La declaración de la emergencia fue prorrogada por 60 días más en las ocho provincias que ya estaban bajo esta medida (Guayas, Los Ríos, Manabí, El Oro, Esmeraldas, Santa Elena, Loja y Azuay), y a ellas se sumaron las andinas Bolívar, Cotopaxi, Chimborazo y Pichincha, cuya capital es Quito.
La Secretaría Nacional de Gestión de Riesgos (SNGR) del Gobierno ecuatoriano argumentó en un comunicado esta decisión de extender la declaración de emergencia a más provincias para "canalizar con mayor agilidad los recursos, facilitar el despliegue operativo interinstitucional y optimizar la atención a la ciudadanía".
De acuerdo al último reporte de la SNGR, el grueso de los afectadas se concentran en las costeras provincias de Manabí, con más de 90.000 personas; Los Ríos, con más de 43.000; Guayas, con más de 38.000; y El Oro, con más de 18.000 afectados.
En estas provincias se registraron especialmente desbordes de ríos debido a las precipitaciones, lo que derivó en inundaciones de poblaciones enteras.
Los eventos más recurrentes hasta el momento son deslizamientos (41,22 %), inundaciones (37,27 %), colapsos estructurales (6,49 %), socavamientos (5,38 %), vendavales (3,79 %) y aluviones (3,38 %).
Entre los daños materiales se registran 708 viviendas destruidas, más de 56.000 inmuebles con daños menores, 20 puentes destruidos y otros 55 afectados, así como afectaciones en 128 escuelas.

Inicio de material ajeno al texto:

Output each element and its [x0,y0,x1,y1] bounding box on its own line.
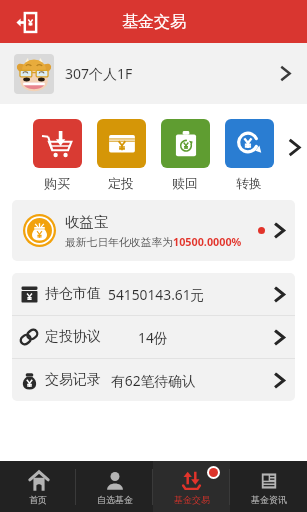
staticText: 定投协议 [45,328,101,346]
staticText: 307个人1F [65,64,133,83]
staticText: 基金交易 [174,494,210,505]
button[interactable]: 转换 [217,119,281,191]
button[interactable]: Back [10,6,42,38]
staticText: 收益宝 [65,213,109,231]
button[interactable]: 收益宝 [12,200,295,261]
staticText: 自选基金 [97,494,133,505]
staticText: 有62笔待确认 [111,371,196,390]
staticText: 首页 [29,494,47,505]
button[interactable]: More [281,109,307,200]
button[interactable]: 基金交易 [153,461,230,512]
button[interactable]: 基金资讯 [230,461,307,512]
button[interactable]: 持仓市值 [12,273,295,315]
button[interactable]: 定投协议 [12,316,295,358]
staticText: 交易记录 [45,371,101,389]
staticText: 定投 [108,175,134,191]
staticText: 转换 [236,175,262,191]
staticText: 基金交易 [122,12,186,32]
staticText: 14份 [138,328,168,347]
staticText: 54150143.61元 [108,285,205,304]
button[interactable]: 自选基金 [76,461,153,512]
staticText: 购买 [44,175,70,191]
staticText: 赎回 [172,175,198,191]
button[interactable]: 购买 [25,119,89,191]
button[interactable]: 交易记录 [12,359,295,401]
button[interactable]: 首页 [0,461,76,512]
staticText: 最新七日年化收益率为10500.0000% [65,234,242,249]
staticText: 持仓市值 [45,285,101,303]
button[interactable]: 赎回 [153,119,217,191]
staticText: 基金资讯 [251,494,287,505]
button[interactable]: 307个人1F [0,43,307,104]
button[interactable]: 定投 [89,119,153,191]
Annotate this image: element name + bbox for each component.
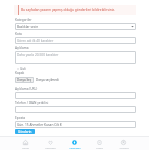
button[interactable]: Gönderin [15,129,35,134]
staticText: Gün. 15 Ahmetler Kuşan Cilt 8 [17,123,62,126]
staticText: Favorites [45,146,56,149]
staticText: Messages [69,146,81,149]
button[interactable]: Dosya Seç [15,77,34,83]
button[interactable]: Messages [65,138,84,149]
staticText: Home [22,146,29,149]
staticText: Daha yazıla 20-500 karakter [17,53,59,57]
button[interactable]: Notes [90,138,109,149]
staticText: Dosya Seç [17,78,32,82]
button[interactable]: Bu sayfadan yazarın yapmış olduğu gönder… [14,5,136,15]
staticText: Eposta [15,116,26,120]
button[interactable] [15,92,136,99]
staticText: Dosya seçilmedi [36,78,59,82]
staticText: Notes [96,146,103,149]
staticText: Kota [15,32,22,36]
button[interactable]: Account [114,138,133,149]
button[interactable]: Favorites [41,138,60,149]
staticText: Kapak [15,71,25,75]
staticText: Açıklama [15,46,29,50]
button[interactable]: Home [16,138,35,149]
staticText: Gizli [20,67,26,71]
button[interactable] [15,106,136,113]
staticText: Bu sayfadan yazarın yapmış olduğu gönder… [21,8,115,12]
staticText: Başlıklar seçin [17,25,39,28]
staticText: Görev adı ilk 40 karakter [17,39,54,42]
button[interactable]: Görev adı ilk 40 karakter [15,37,136,44]
button[interactable]: Gizli [17,67,26,71]
staticText: Gönderin [18,130,32,134]
button[interactable]: Başlıklar seçin [15,23,136,30]
button[interactable]: Gün. 15 Ahmetler Kuşan Cilt 8 [15,121,136,128]
staticText: Telefon / IBAN yetkilisi [15,101,49,105]
button[interactable]: Daha yazıla 20-500 karakter [15,51,136,64]
staticText: Kategoriler [15,18,32,22]
staticText: Account [119,146,129,149]
staticText: Açıklama (URL) [15,87,38,91]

El pronóstico del Instituto Nacional de Meteorología e Hidrología (Inmahi) es que hasta el inicio de la próxima continuarán generándose precipitaciones de alta intensidad con tormentas y ráfagas de viento, enfocadas al interior de la región litoral, la Amazonía y de manera dispersa en la zona interandina.
Se prevé que los eventos de mayor relevancia se presenten en estribación de cordillera del litoral, donde se encuentran las provincias ya más afectadas.